§ INSTRUCTIONS FOR THE TASK
Repeat nothing but the lines below running from the one containing "lesstif (94, 341)" to the one containing "For Authors (1126, 516)". Keep both end lines.

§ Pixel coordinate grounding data
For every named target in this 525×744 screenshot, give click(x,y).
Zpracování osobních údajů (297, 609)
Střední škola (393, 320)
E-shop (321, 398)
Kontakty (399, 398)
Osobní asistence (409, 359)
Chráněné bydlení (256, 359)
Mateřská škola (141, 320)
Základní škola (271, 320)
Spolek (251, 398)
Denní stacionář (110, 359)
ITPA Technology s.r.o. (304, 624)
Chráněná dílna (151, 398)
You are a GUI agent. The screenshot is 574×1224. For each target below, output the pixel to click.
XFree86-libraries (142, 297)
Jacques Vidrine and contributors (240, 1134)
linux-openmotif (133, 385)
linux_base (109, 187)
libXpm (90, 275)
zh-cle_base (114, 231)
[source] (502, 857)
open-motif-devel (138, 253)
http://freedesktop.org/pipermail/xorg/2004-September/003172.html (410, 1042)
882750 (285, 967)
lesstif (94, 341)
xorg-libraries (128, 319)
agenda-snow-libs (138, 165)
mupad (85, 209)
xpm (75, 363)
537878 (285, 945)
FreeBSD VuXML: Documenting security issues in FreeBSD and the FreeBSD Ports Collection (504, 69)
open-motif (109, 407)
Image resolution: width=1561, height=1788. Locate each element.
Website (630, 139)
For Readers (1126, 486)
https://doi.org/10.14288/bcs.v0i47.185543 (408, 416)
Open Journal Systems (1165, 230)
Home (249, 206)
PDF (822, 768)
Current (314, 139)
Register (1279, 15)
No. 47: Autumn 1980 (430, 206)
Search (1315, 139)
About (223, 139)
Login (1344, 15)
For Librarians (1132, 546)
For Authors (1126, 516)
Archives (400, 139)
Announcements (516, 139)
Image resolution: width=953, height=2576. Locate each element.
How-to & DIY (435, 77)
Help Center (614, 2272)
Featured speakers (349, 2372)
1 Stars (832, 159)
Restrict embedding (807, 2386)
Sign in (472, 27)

§ SOLUTION FOR THIS TASK
lesstif (94, 341)
xorg-libraries (128, 319)
agenda-snow-libs (138, 165)
mupad (85, 209)
xpm (75, 363)
537878 (285, 945)
FreeBSD VuXML: Documenting security issues in FreeBSD and the FreeBSD Ports Collection (504, 69)
open-motif (109, 407)
Image resolution: width=1561, height=1788. Locate each element.
Website (630, 139)
For Readers (1126, 486)
https://doi.org/10.14288/bcs.v0i47.185543 (408, 416)
Open Journal Systems (1165, 230)
Home (249, 206)
PDF (822, 768)
Current (314, 139)
Register (1279, 15)
No. 47: Autumn 1980 (430, 206)
Search (1315, 139)
About (223, 139)
Login (1344, 15)
For Librarians (1132, 546)
For Authors (1126, 516)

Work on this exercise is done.